Heading into the NFL Draft, the Carolina Panthers needed to add a capable cornerback to their secondary as it was often a weak spot targeted in 2013. The Panthers bypassed several corners early in the draft as they selected value picks at other areas of need in the early rounds.
It just so happened that value would be a term used to describe their fifth-round selection, Bene Benwikere out of San Jose State.
On the surface, Benwikere does not jump out at as a difference maker or follow the copycat trend of the Seattle Seahawks‘ towering cornerbacks. Rather, he is the quiet, under-the-radar type of well-rounded player who is headstrong and confident in his skills.
Benwikere, a 5-foot-11, 195-pound zone-based cornerback out of Gardena, Ca. is the kind of defensive back who gets in your head as the game wears on. He is a practitioner and technician when you watch his read-and-recognition skills. Benwikere is very instinctual when playing off his man and will thrive in Carolina’s zone scheme. Possessing an impressive 40-inch vertical will also allow him to compete downfield with taller receivers.
A lot of scouts and fans will look for that dominating presence on the outside and hope for the next Richard Sherman or Darrelle Revis, but that doesn’t necessarily have to be the case.
Benwikere will start off in the nickel for Carolina and that is a good place to get his feet wet. Lacking ideal speed, playing inside will allow him to play to his strengths as he hones his craft. He was a ball hawk while at San Jose State and has a nose for being around the action. Benwikere plays the ball at its peak and he has hands like a receiver, so don’t be surprised to see an increase in turnovers with him back there. He might not be the most sure of tacklers in technique, but Benwikere will use his strength and momentum to punish receivers. Not known to play in the box too much, he is still a capable run-stopper when called upon.
Beginning as a nickel or dime back will allow Benwikere to establish his confidence in the league and catch up to the pace and talent of the NFL. However, after this season, look for him to slide outside and pair up with White. Benwikere’s vision and man-off skills make him a prime zone-cover cornerback as he takes great angles to the ball. He has learned that speed is not a strength of his, so using the sideline as his friend and giving the receiver cushion allows Benwikere to position himself so that his man is forced underneath. This skill is best utilized on the outside rather than on the interior.
Carolina has had a patchwork of rent-a-player at cornerback over the past two seasons, so adding a player like Benwikere is a move in the right direction. Last year, the Panthers lucked out with Melvin White, an undrafted free agent out of a similar small school in Louisiana-Lafayette. Placing White on the outside and veteran free agent Antoine Cason opposite him, the Panthers have the height protecting the boundaries. Both of these players are still very young and will thrive behind a front seven that destroys the trenches and middle of the field.
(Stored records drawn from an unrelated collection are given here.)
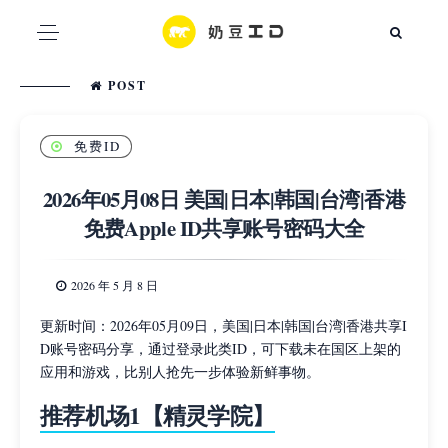
POST
免费ID
2026年05月08日 美国|日本|韩国|台湾|香港
免费Apple ID共享账号密码大全
2026 年 5 月 8 日
更新时间：2026年05月09日，美国|日本|韩国|台湾|香港共享I
D账号密码分享，通过登录此类ID，可下载未在国区上架的
应用和游戏，比别人抢先一步体验新鲜事物。
推荐机场1【精灵学院】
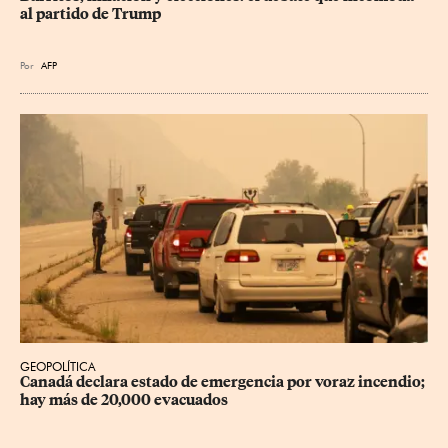
al partido de Trump
Por
AFP
GEOPOLÍTICA
Canadá declara estado de emergencia por voraz incendio; 
hay más de 20,000 evacuados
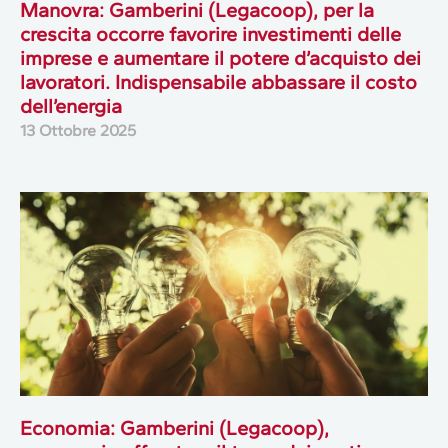
Manovra: Gamberini (Legacoop), per la
crescita occorre favorire investimenti delle
imprese e aumentare il potere d’acquisto dei
lavoratori. Indispensabile abbassare il costo
dell’energia
13 Ottobre 2025
Economia: Gamberini (Legacoop),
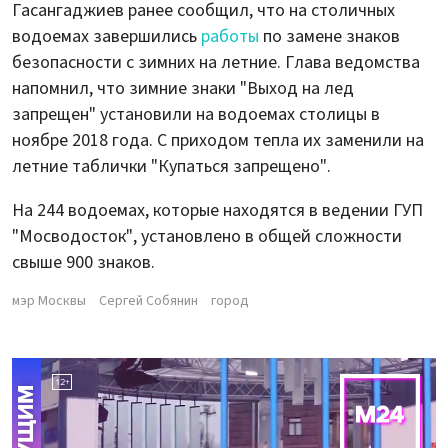
Гасангаджиев ранее сообщил, что на столичных
водоемах завершились
работы
по замене знаков
безопасности с зимних на летние. Глава ведомства
напомнил, что зимние знаки "Выход на лед
запрещен" установили на водоемах столицы в
ноябре 2018 года. С приходом тепла их заменили на
летние таблички "Купаться запрещено".
На 244 водоемах, которые находятся в ведении ГУП
"Мосводосток", установлено в общей сложности
свыше 900 знаков.
мэр Москвы
Сергей Собянин
город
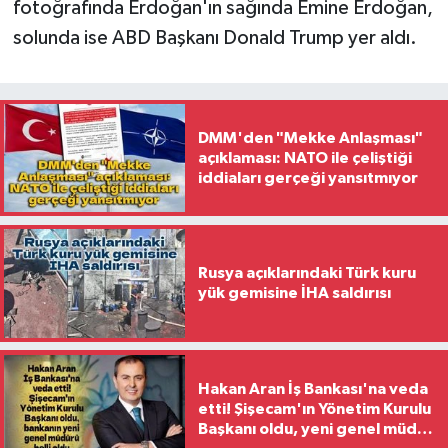
fotoğrafında Erdoğan'ın sağında Emine Erdoğan,
solunda ise ABD Başkanı Donald Trump yer aldı.
DMM'den "Mekke Anlaşması"
açıklaması: NATO ile çeliştiği
iddiaları gerçeği yansıtmıyor
Rusya açıklarındaki Türk kuru
yük gemisine İHA saldırısı
Hakan Aran İş Bankası'na veda
etti! Şişecam'ın Yönetim Kurulu
Başkanı oldu, yeni genel müdür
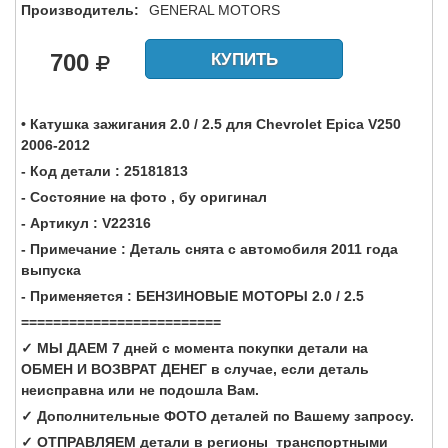
Производитель:
GENERAL MOTORS
700
КУПИТЬ
• Катушка зажигания 2.0 / 2.5 для Chevrolet Epica V250
2006-2012
- Код детали : 25181813
- Состояние на фото , бу оригинал
- Артикул : V22316
- Примечание : Деталь снята с автомобиля 2011 года
выпуска
- Применяется : БЕНЗИНОВЫЕ МОТОРЫ 2.0 / 2.5
=========================
✓ МЫ ДАЕМ 7 дней с момента покупки детали на
ОБМЕН И ВОЗВРАТ ДЕНЕГ в случае, если деталь
неисправна или не подошла Вам.
✓ Дополнительные ФОТО деталей по Вашему запросу.
✓ ОТПРАВЛЯЕМ детали в регионы транспортными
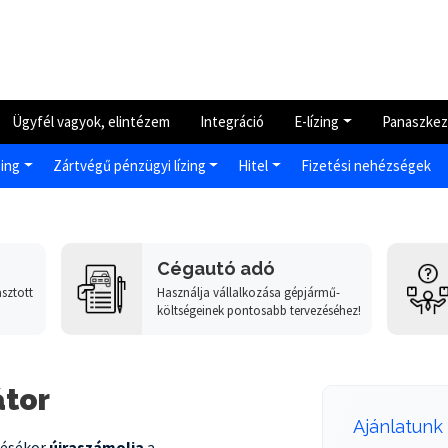
Ügyfél vagyok, elintézem
Integráció
E-lízing
Panaszkez
zing
Zártvégű pénzügyi lízing
Hitel
Fizetési nehézségek
Cégautó adó
sztott
Használja vállalkozása gépjármű-
költségeinek pontosabb tervezéséhez!
átor
Ajánlatunk
tésékor
újraszámolja
a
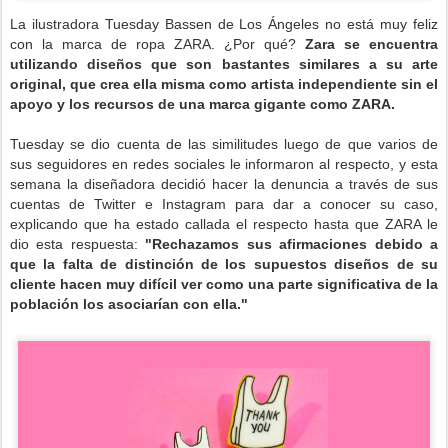
La ilustradora Tuesday Bassen de Los Ángeles no está muy feliz
con la marca de ropa ZARA. ¿Por qué?
Zara se encuentra
utilizando diseños que son bastantes similares a su arte
original, que crea ella misma como artista independiente sin el
apoyo y los recursos de una marca gigante como ZARA.
Tuesday se dio cuenta de las similitudes luego de que varios de
sus seguidores en redes sociales le informaron al respecto, y esta
semana la diseñadora decidió hacer la denuncia a través de sus
cuentas de Twitter e Instagram para dar a conocer su caso,
explicando que ha estado callada el respecto hasta que ZARA le
dio esta respuesta:
"Rechazamos sus afirmaciones debido a
que la falta de distinción de los supuestos diseños de su
cliente hacen muy difícil ver como una parte significativa de la
población los asociarían con ella."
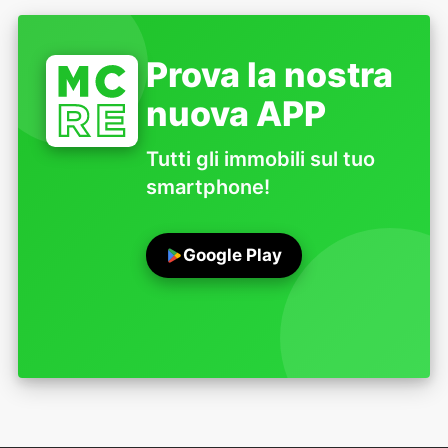
Prova la nostra
nuova APP
Tutti gli immobili sul tuo
smartphone!
Google Play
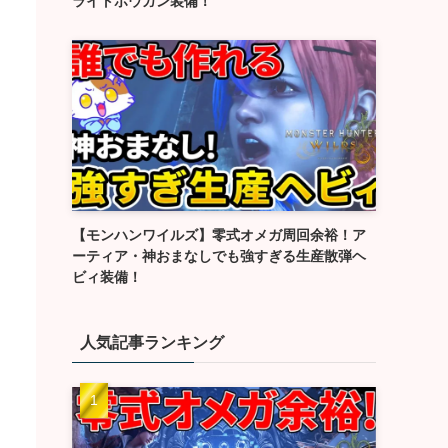
ライトボウガン装備！
【モンハンワイルズ】零式オメガ周回余裕！ア
ーティア・神おまなしでも強すぎる生産散弾ヘ
ビィ装備！
人気記事ランキング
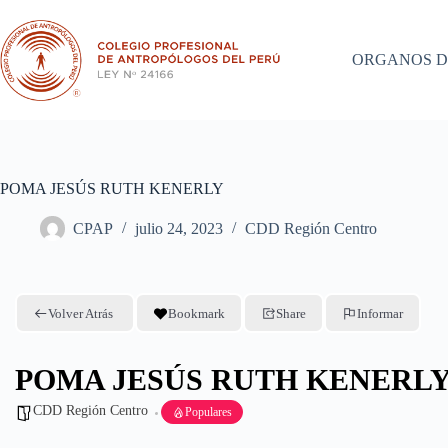
Saltar
al
contenido
ORGANOS D
POMA JESÚS RUTH KENERLY
CPAP
julio 24, 2023
CDD Región Centro
Volver Atrás
Bookmark
Share
Informar
POMA JESÚS RUTH KENERL
CDD Región Centro
Populares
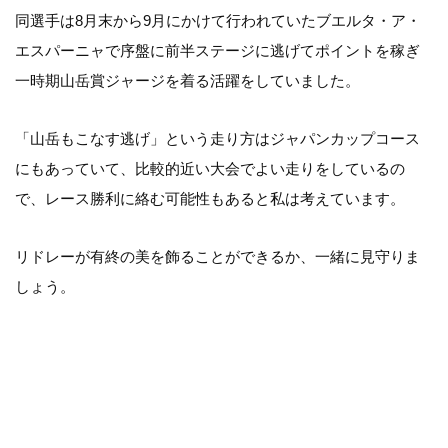
同選手は8月末から9月にかけて行われていたブエルタ・ア・
エスパーニャで序盤に前半ステージに逃げてポイントを稼ぎ
一時期山岳賞ジャージを着る活躍をしていました。
「山岳もこなす逃げ」という走り方はジャパンカップコース
にもあっていて、比較的近い大会でよい走りをしているの
で、レース勝利に絡む可能性もあると私は考えています。
リドレーが有終の美を飾ることができるか、一緒に見守りま
しょう。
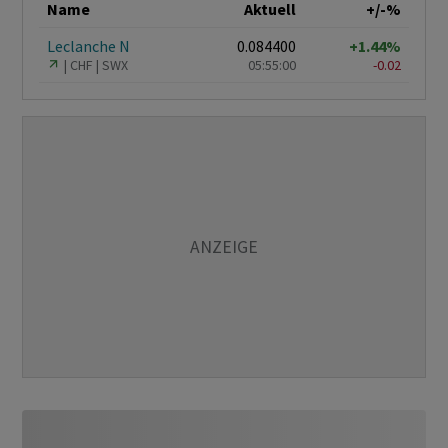
Name
Aktuell
+/-%
Leclanche N
0.084400
+1.44%
CHF
SWX
05:55:00
-0.02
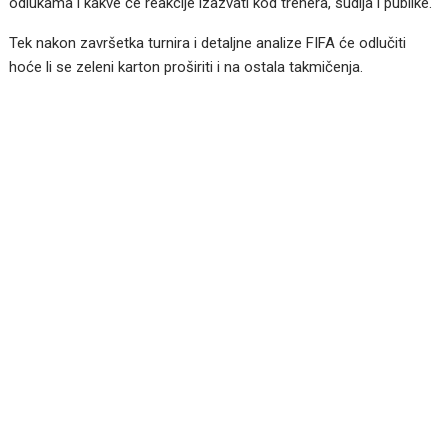
odlukama i kakve će reakcije izazvati kod trenera, sudija i publike.
Tek nakon završetka turnira i detaljne analize FIFA će odlučiti
hoće li se zeleni karton proširiti i na ostala takmičenja.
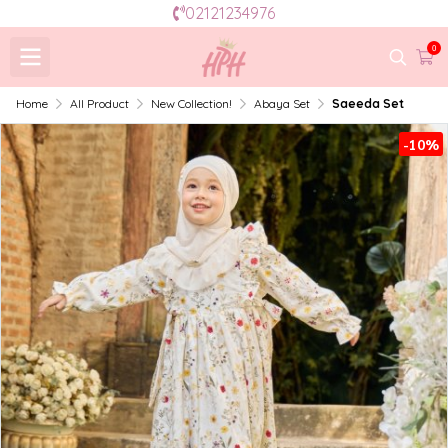
02121234976
0
Home
All Product
New Collection!
Abaya Set
Saeeda Set
-10%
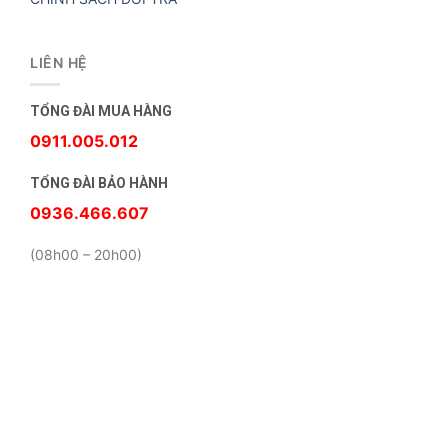
LIÊN HỆ
TỔNG ĐÀI MUA HÀNG
0911.005.012
TỔNG ĐÀI BẢO HÀNH
0936.466.607
(08h00 – 20h00)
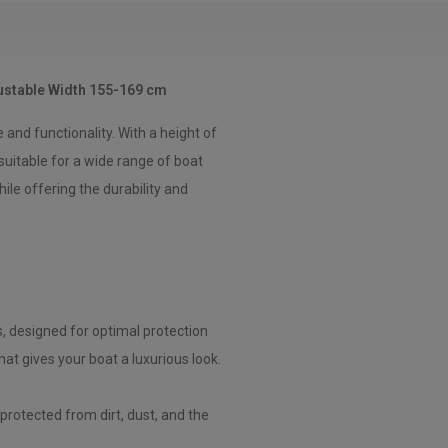
ustable Width 155-169 cm
nd functionality. With a height of
suitable for a wide range of boat
le offering the durability and
s, designed for optimal protection
hat gives your boat a luxurious look.
protected from dirt, dust, and the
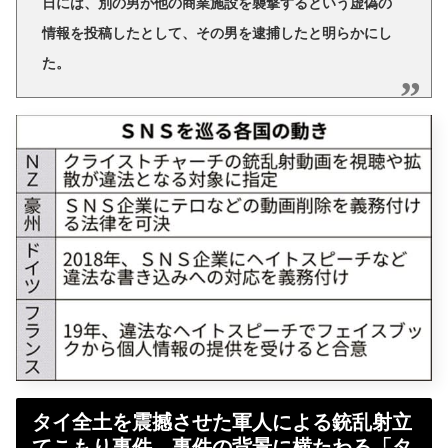
日には、別の男が他の商業施設を襲撃するという虚偽の
情報を投稿したとして、その男を逮捕したと明らかにし
た。
タイ全土を震撼させた軍人による銃乱射立
てこもり事件。事件の背景に横たわる「タ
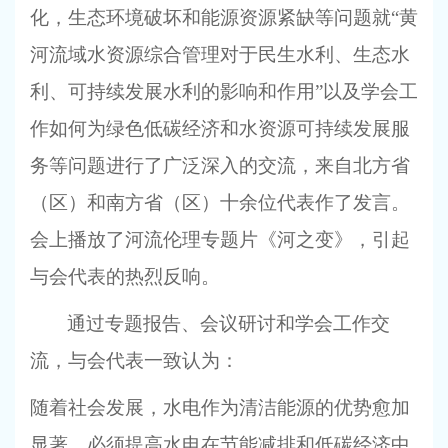
化，生态环境破坏和能源资源紧缺等问题就“黄
河流域水资源综合管理对于民生水利、生态水
利、可持续发展水利的影响和作用”以及学会工
作如何为绿色低碳经济和水资源可持续发展服
务等问题进行了广泛深入的交流，来自北方省
（区）和南方省（区）十余位代表作了发言。
会上播放了河流伦理专题片《河之变》，引起
与会代表的热烈反响。
通过专题报告、会议研讨和学会工作交
流，与会代表一致认为：
随着社会发展，水电作为清洁能源的优势愈加
显著，必须提高水电在节能减排和低碳经济中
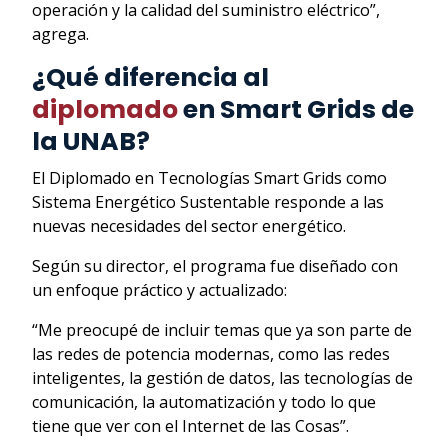
operación y la calidad del suministro eléctrico”,
agrega.
¿Qué diferencia al
diplomado
en Smart Grids de
la UNAB?
El Diplomado en Tecnologías Smart Grids como
Sistema Energético Sustentable responde a las
nuevas necesidades del sector energético.
Según su director, el programa fue diseñado con
un enfoque práctico y actualizado:
“Me preocupé de incluir temas que ya son parte de
las redes de potencia modernas, como las redes
inteligentes, la gestión de datos, las tecnologías de
comunicación, la automatización y todo lo que
tiene que ver con el Internet de las Cosas”.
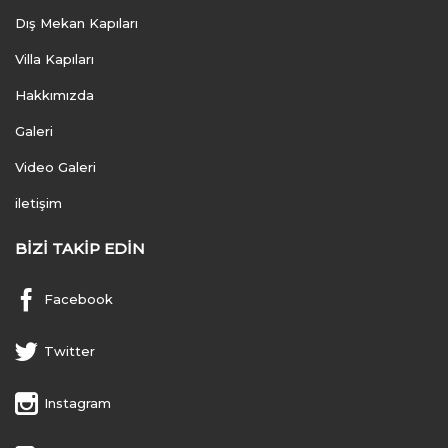
Dış Mekan Kapıları
Villa Kapıları
Hakkımızda
Galeri
Video Galeri
iletişim
BIZI TAKIP EDIN
Facebook
Twitter
Instagram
The Panthers jumped up in the fifth round to select Benwikere with an eye to the future. A stable of young, athletic and strong players define Carolina’s defense, and Benwikere’s persona will fit well with this unit. GM Dave Gettleman has always had an eye for snagging late-round gems that get glossed over by others. Benwikere is a sound team-first player with a good head on his shoulders. Sooner rather than later, he will be a fan favorite in Carolina.